Baiting the bot, part II: Customer Service
In which simple text generation bots and corporate customer service chatbots converse
A previous article on this blog, “Baiting the bot”, discussed the topic of keeping LLM-based chatbots engaged in meaningless conversations indefinitely though the use of far simpler and less intelligent bots, and described an experiment wherein four such bots conversed ad nauseam with an AI assistant based on Meta’s Llama 3.1 model. What happens if one performs the same experiment on real-world AI customer service chatbots deployed by large corporations?
For the sake of this experiment, the following four basic text generation bots were used:
a bot which asks the question “which is better on a cheeseburger, cheddar or Swiss?” over and over
a bot that quotes portions of random episodes of Star Trek: The Next Generation and Star Trek: Deep Space Nine
a bot that asks randomly generated questions based on a set of sentence templates
a bot that asks “what do you mean by X?”, where X is a sentence fragment from whatever the bot is replying to, and occasionally asks for more information
English-language customer service chatbots operated by five different companies, Amazon, Greyhound, SoundCloud, United Airlines, and Walmart, were used as test subjects. The Selenium web testing framework was utilized to automate the process of feeding the bait messages from the simple text generation bots to the customer service chatbots, and the output from the chatbots back into the simple text generation bots. Two of the five customer service chatbots rejected the attempts at automated interaction; the United Airlines chatbot attempted to transfer the text generation bot to a human agent after just a few responses, while the Walmart website quickly started displaying too many CAPTCHAs to be usable.
The remaining three customer service chatbots, Amazon “Rufus”, Soundcloud “Otto”, and Greyhound “Gloria”, all engaged with the bait bots to varying degrees. Each combination of customer service chatbot and bait bot was tested three times, with each trial consisting of a conversation that continued until the customer service chatbot had responded 100 times, for a total of 300 responses for each pairing. Some of the bait bots were more successful than others in prompting the customer service chatbots to produce unique responses, with the “which is better on a cheeseburger, cheddar or Swiss” bot being the least effective and the “what do you mean” bot the most.
Amazon’s “Rufus” customer service chatbot was particularly responsive to the random question bot and the “what do you mean” bot, with less than 30% of responses from the customer service bot to these bots being repeated. Many of these responses include links to product listings on the Amazon website, such as a link to a self-help book in response to the question “how many topics are there” and a link to a teddy bear as a reply to “what is a large uncle?”. Even the “which is better on a cheeseburger, cheddar or Swiss” bot received links to Amazon searches for various cheeses, although the wording of these replies was much more repetitive.
Soundcloud’s “Otto” customer service bot responded somewhat differently; the random question and “what do you mean” bots yielded a much higher degree of repetition than with Amazon’s “Rufus”, with 81% of responses being duplicates. The most effective bot at getting “Otto” to generate unique responses was the Star Trek bot, which only yielded repeated replies 43.7% of the time, and often prompted the Soundcloud bot to incorporate basic information about the Star Trek fictional universe into its replies.
The “what do you mean” bot was accidentally somewhat effective at causing Soundcloud’s“ Otto” bot to offer information on Soundcloud features. “Otto” also appears to use some sort of per-session caching, as asking the exact same question repeatedly within a given conversation (i.e., “which is better on a cheeseburger, cheddar or Swiss”) always yielded the same response, but asking the same question in a new conversation often resulted in a new response.

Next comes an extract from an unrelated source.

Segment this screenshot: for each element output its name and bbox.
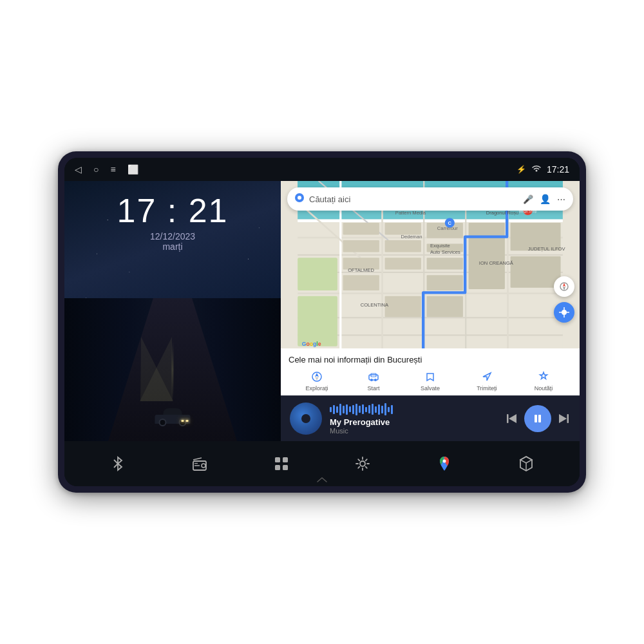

All of the simple text generation bots other than the “which is better on a cheeseburger” bot occasionally caused the Soundcloud bot to offer to escalate to a human agent, but it invariably discarded this notion after being sent a few additional messages from the bait bot.
The “what do you mean” bot was the most effective of the four text generation bots at eliciting unique responses from Greyhound’s “Gloria” chat bot, with only 18.3% of the Greyhound bot’s replies being repeated. This bot was also somewhat responsive to the Star Trek bot, frequently misinterpreting the fragments of Star Trek scripts as questions or concerns regarding Greyhound bus service. “Gloria” was the least responsive of all the customer service bots to the “which is better on a cheeseburger” bot, simply replying over and over with the message “I’m not sure, as this is outside my scope. Let me know if I can help with anything related to Greyhound services”.